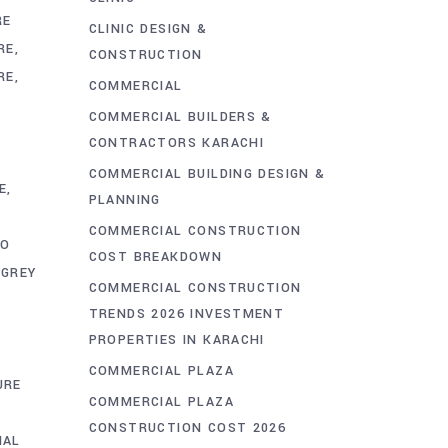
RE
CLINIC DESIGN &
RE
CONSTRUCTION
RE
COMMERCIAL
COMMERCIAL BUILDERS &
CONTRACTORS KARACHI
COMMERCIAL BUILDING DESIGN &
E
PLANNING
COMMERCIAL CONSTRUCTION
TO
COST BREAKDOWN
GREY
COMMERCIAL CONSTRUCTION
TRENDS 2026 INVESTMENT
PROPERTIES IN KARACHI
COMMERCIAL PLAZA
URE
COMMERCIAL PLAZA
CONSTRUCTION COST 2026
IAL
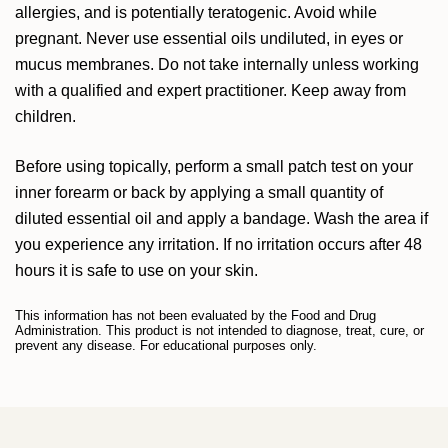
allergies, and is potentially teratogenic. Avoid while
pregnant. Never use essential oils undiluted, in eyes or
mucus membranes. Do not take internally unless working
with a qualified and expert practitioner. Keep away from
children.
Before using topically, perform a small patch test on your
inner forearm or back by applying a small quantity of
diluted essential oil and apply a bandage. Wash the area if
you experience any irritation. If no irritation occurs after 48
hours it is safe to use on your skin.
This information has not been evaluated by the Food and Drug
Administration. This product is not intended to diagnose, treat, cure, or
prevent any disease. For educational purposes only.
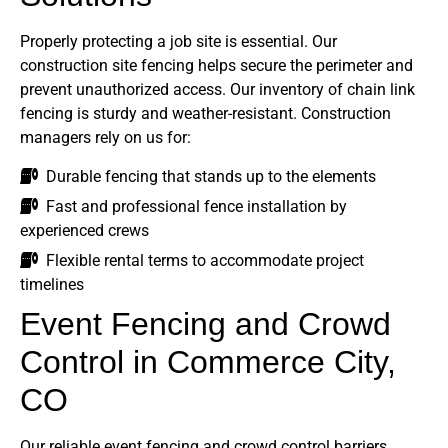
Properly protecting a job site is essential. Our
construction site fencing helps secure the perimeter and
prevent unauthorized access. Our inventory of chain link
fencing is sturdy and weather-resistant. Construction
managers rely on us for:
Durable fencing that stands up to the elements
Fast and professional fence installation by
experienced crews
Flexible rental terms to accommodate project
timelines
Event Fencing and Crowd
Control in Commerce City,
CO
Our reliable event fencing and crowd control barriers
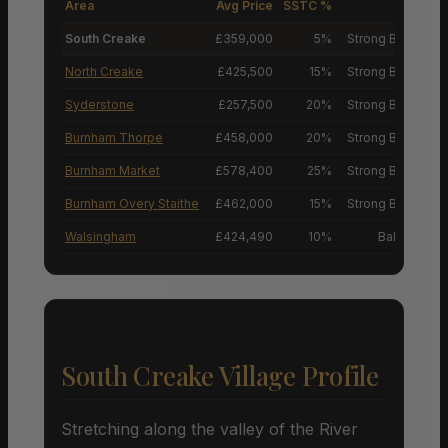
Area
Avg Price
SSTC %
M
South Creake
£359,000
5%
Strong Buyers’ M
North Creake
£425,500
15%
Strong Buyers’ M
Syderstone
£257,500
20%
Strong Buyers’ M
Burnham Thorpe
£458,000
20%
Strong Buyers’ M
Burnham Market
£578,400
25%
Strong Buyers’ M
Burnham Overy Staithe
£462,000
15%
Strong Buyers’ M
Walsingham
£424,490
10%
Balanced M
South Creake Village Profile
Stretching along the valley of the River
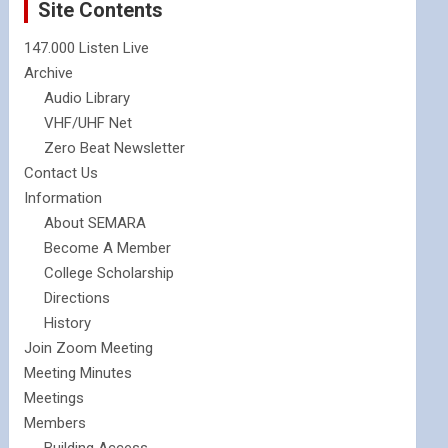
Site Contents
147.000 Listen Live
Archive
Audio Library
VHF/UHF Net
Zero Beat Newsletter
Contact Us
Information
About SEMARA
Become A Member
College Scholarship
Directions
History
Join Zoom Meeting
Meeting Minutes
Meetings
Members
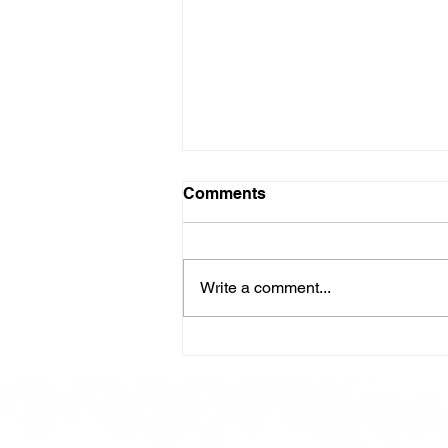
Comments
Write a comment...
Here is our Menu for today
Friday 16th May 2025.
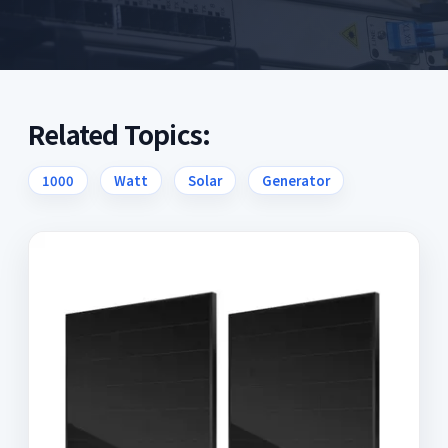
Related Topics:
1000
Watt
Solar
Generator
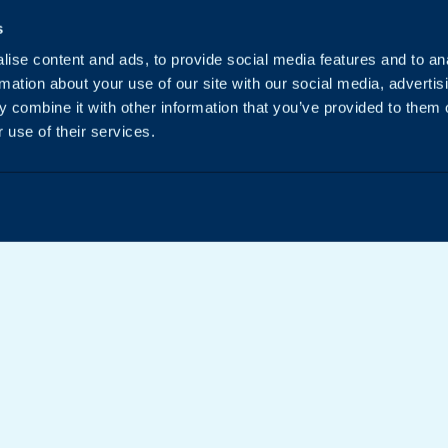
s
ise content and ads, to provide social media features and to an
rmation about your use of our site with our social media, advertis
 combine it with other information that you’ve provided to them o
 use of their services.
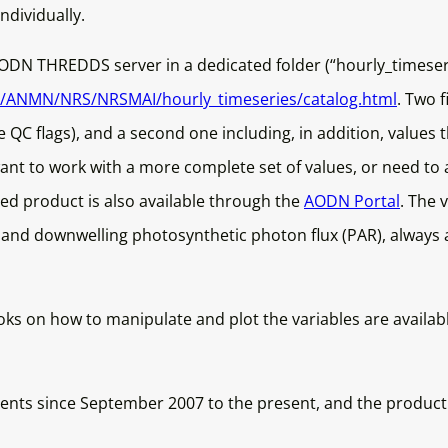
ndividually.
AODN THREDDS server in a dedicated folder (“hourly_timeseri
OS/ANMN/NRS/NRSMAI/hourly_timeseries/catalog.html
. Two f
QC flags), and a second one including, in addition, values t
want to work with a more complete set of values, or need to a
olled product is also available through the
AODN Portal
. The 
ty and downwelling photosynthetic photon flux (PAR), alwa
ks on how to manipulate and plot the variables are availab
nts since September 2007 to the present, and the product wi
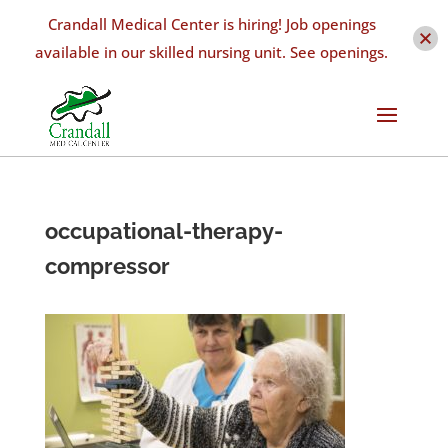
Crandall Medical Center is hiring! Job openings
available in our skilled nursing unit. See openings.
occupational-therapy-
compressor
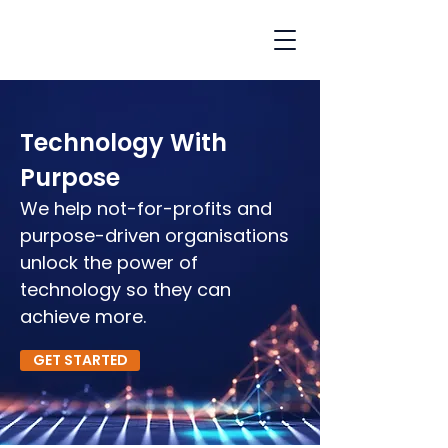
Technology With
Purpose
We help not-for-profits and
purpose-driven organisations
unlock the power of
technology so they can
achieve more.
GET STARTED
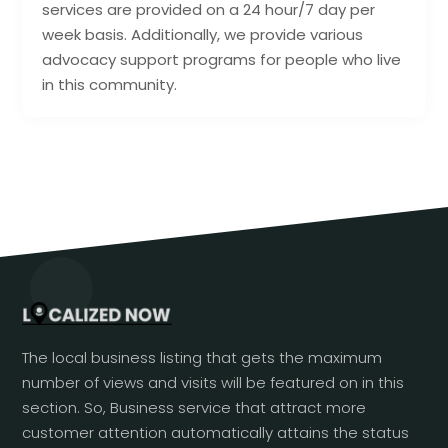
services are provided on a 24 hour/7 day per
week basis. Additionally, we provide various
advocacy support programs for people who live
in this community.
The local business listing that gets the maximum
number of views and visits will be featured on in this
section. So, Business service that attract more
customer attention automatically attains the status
===
§ **DESCRIPTION OF THE TASK**:
For this exercise, please output exactly the lines above starting at the line with "want to work" and ending at the line with "nts since September", ends included.

§ **EXERCISE RESPONSE**:
want to work with a more complete set of values, or need to a
olled product is also available through the
AODN Portal
. The 
ty and downwelling photosynthetic photon flux (PAR), alwa
ks on how to manipulate and plot the variables are availab
nts since September 2007 to the present, and the product wi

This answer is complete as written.